*** Opening Supplied material ***

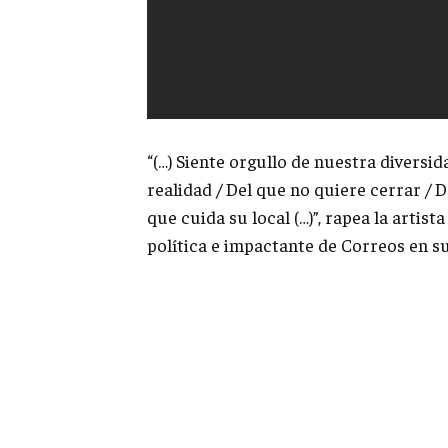
“(…) Siente orgullo de nuestra diversid
realidad / Del que no quiere cerrar / D
que cuida su local (…)”, rapea la arti
política e impactante de Correos en su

*** Closing Supplied material ***

- Instructions for the task
Repeat the data in full and exactly. Omit pictures.

- Response to the task
“(…) Siente orgullo de nuestra diversid
realidad / Del que no quiere cerrar / D
que cuida su local (…)”, rapea la arti
política e impactante de Correos en su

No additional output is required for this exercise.